» **What the task requires**
Copy out each line below verbatim, skipping any picture.

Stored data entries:
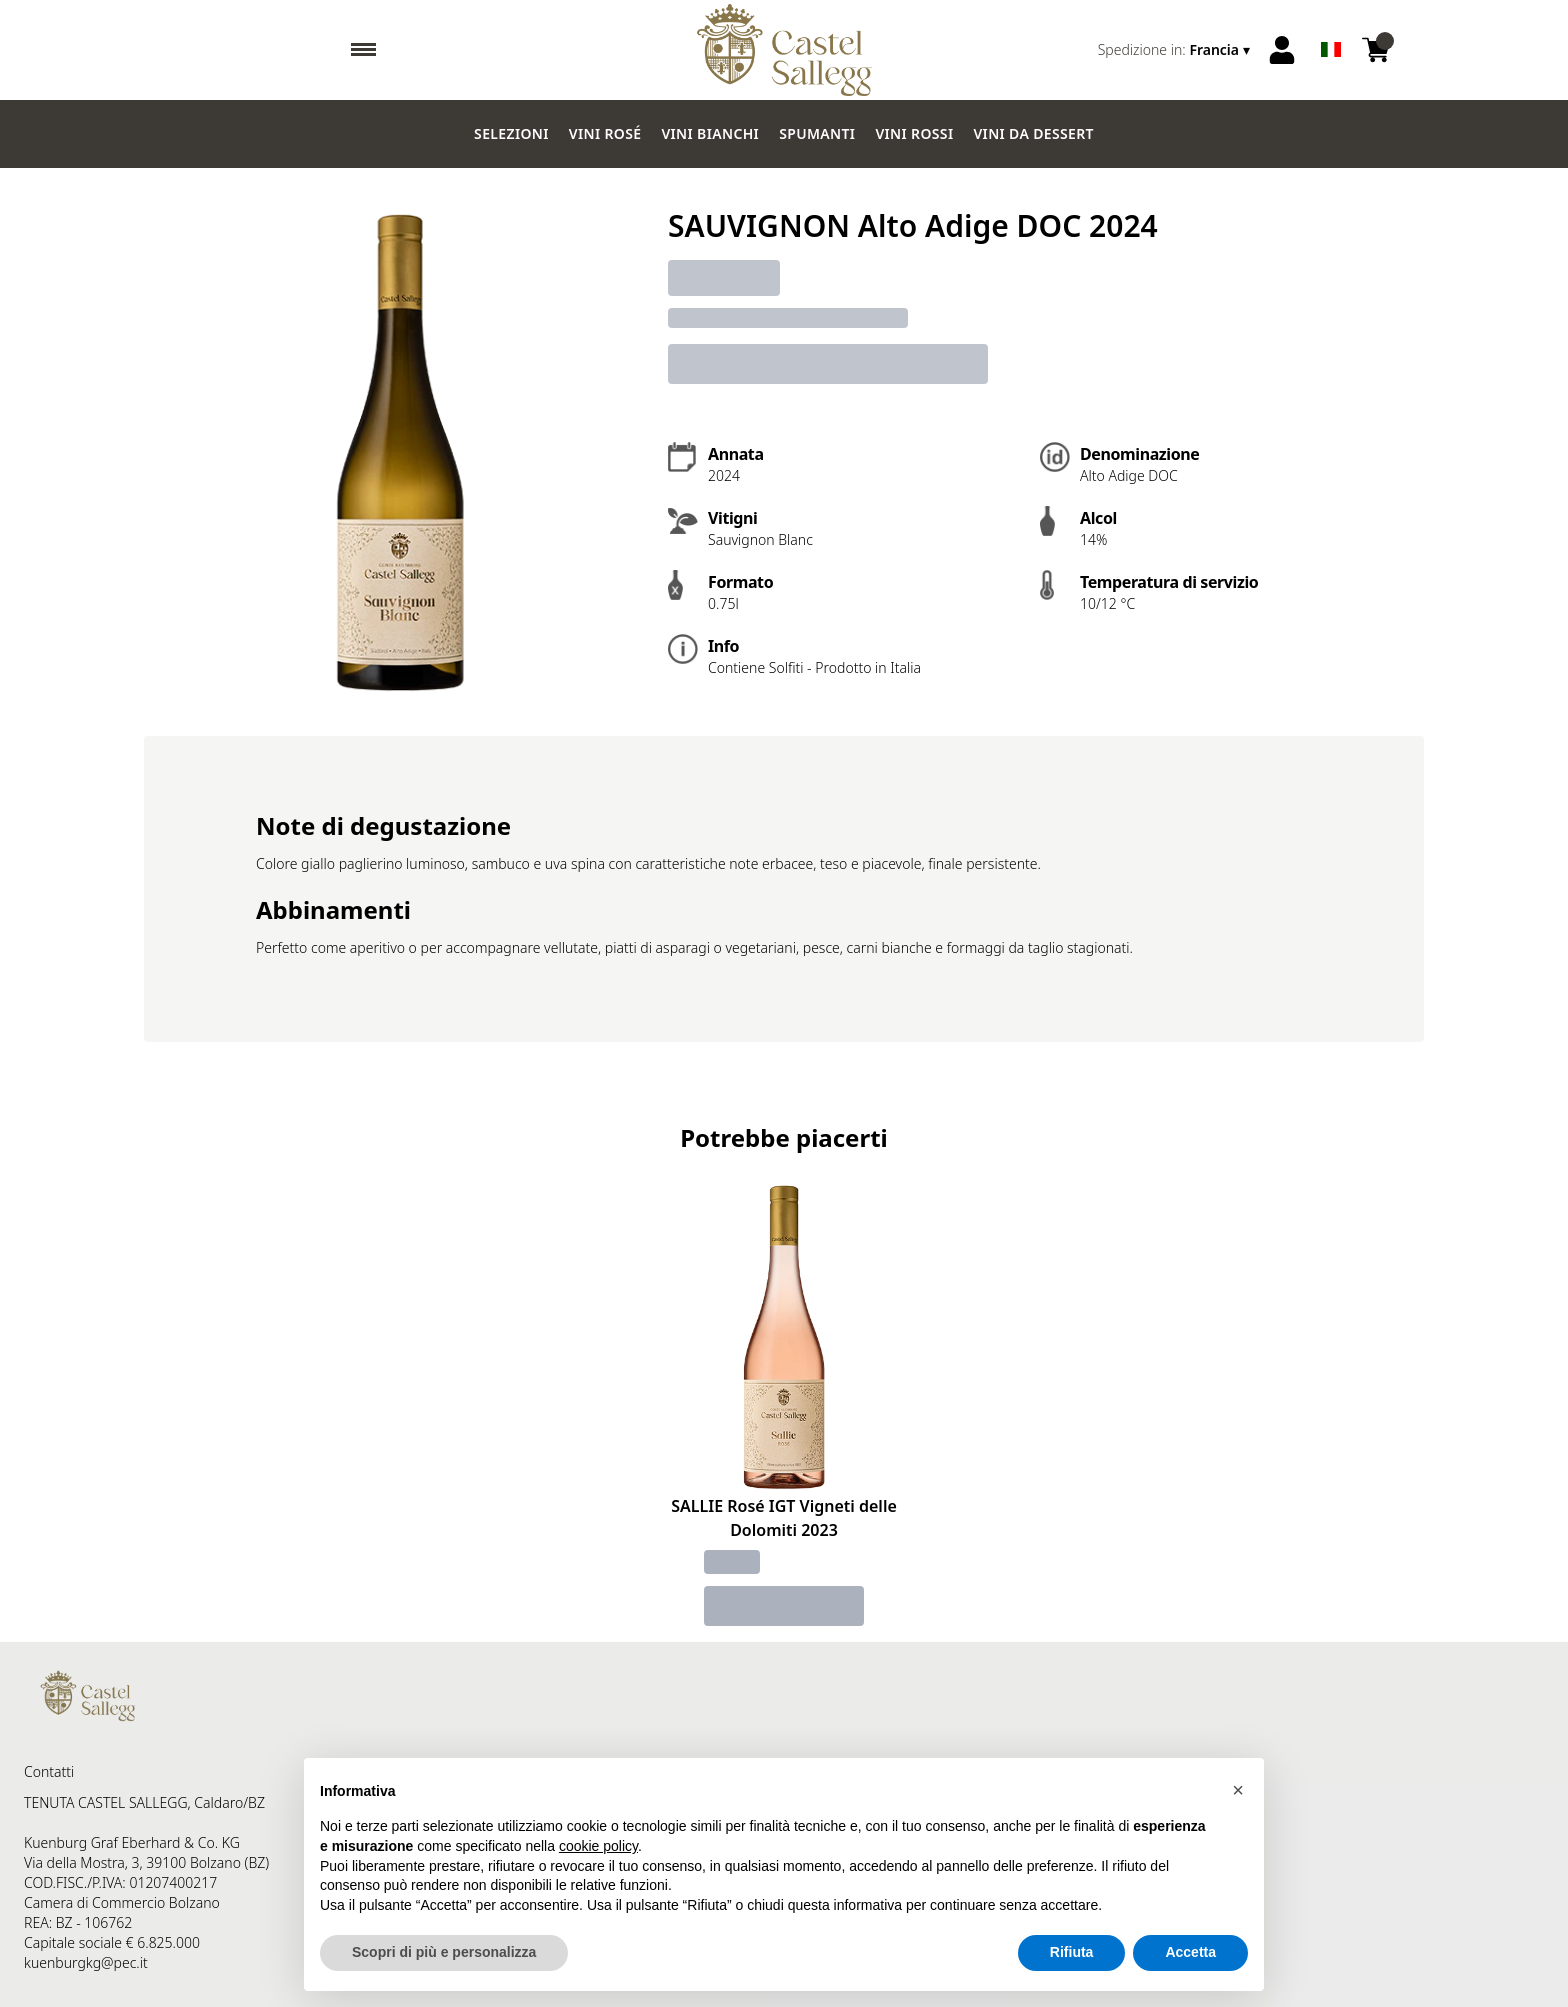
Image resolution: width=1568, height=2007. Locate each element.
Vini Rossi (914, 133)
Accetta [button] (1190, 1952)
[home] (784, 50)
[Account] (1282, 50)
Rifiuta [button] (1072, 1952)
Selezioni (511, 133)
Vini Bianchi (710, 133)
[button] (1238, 1790)
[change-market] (1176, 50)
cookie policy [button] (598, 1846)
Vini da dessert (1033, 133)
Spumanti (817, 133)
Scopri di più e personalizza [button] (444, 1952)
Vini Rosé (605, 133)
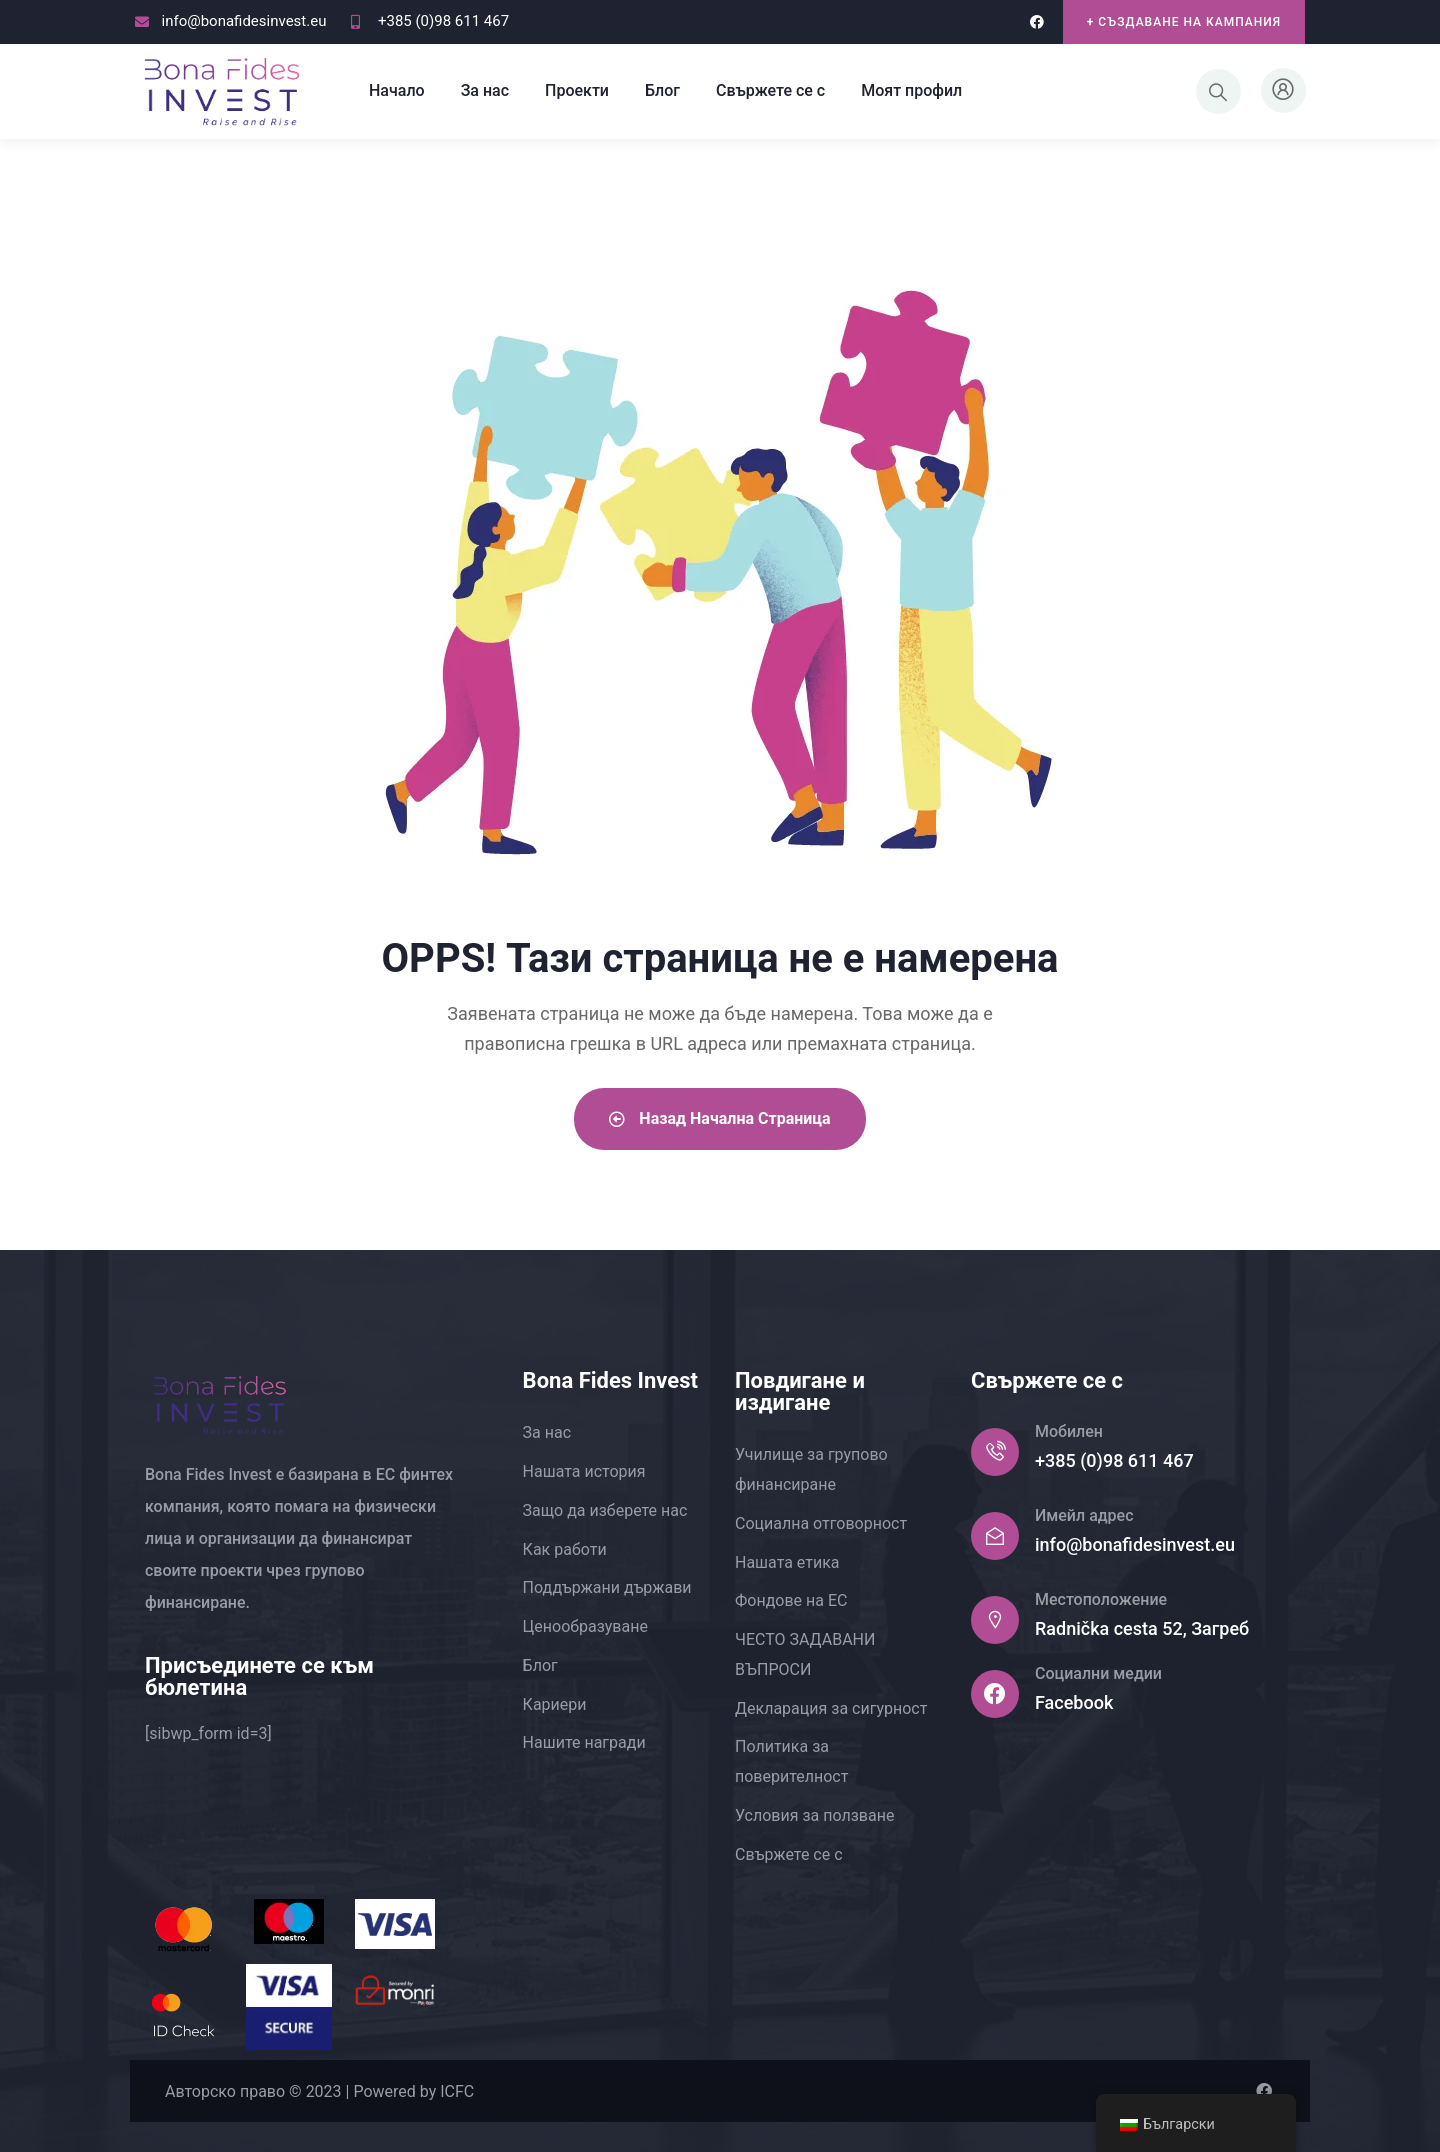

» **Written response**
Image resolution: width=1568, height=2007. Locate each element.
Vini Rossi (914, 133)
Accetta [button] (1190, 1952)
[home] (784, 50)
[Account] (1282, 50)
Rifiuta [button] (1072, 1952)
Selezioni (511, 133)
Vini Bianchi (710, 133)
[button] (1238, 1790)
[change-market] (1176, 50)
cookie policy [button] (598, 1846)
Vini da dessert (1033, 133)
Spumanti (817, 133)
Scopri di più e personalizza [button] (444, 1952)
Vini Rosé (605, 133)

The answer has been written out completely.